Nvidia has presented the Vera Rubin NVL72 rack as the flagship form factor and said Rubin series silicon is now in production at its foundry partners, with partner hardware expected to ship in the second half of 2026. The company also outlined larger NVL configurations for more extreme scale.

A central piece of the platform is NVLink 6, the rack‑scale fabric Nvidia described as an ultra‑low latency, all‑to‑all switch that can deliver 3.6 TB/s of bandwidth per GPU and aggregate hundreds of terabytes per rack. Nvidia presented this as the mechanism that lets dozens of GPUs behave like a single, tightly coupled accelerator.

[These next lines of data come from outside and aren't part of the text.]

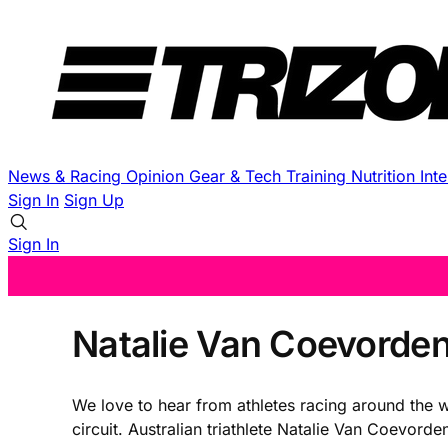
News & Racing
Opinion
Gear & Tech
Training
Nutrition
Int
Sign In
Sign Up
Sign In
Natalie Van Coevorden
We love to hear from athletes racing around the w
circuit. Australian triathlete Natalie Van Coevord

Nvidia also emphasized system‑level features beyond raw FLOPS. The roadmap adds a rack‑scale trusted execution environment—what the company markets as confidential computing across CPU, GPU and NVLink—and a new RAS stack designed for continuous operation and zero‑downtime testing. Those features are aimed at keeping large models and data secure while running at production scale.

Nvidia pitched Vera Rubin as the fulcrum for what it calls agentic AI and “AI factory” deployments — environments that string many rack‑scale accelerators together for continuous training, reasoning, and multi‑phase inference. The company named cloud and hyperscale partners that plan early Rubin rollouts.

The vendor ecosystem surfaced at GTC illustrates how Vera Rubin is intended to reshape server supply chains. Cisco, Dell, HPE, Lenovo and Supermicro were listed as expected OEM partners to deliver Rubin‑based servers, and several cloud hosts were named as initial deployers. That list signals broad OEM engagement but also a tight dependency on a single platform design.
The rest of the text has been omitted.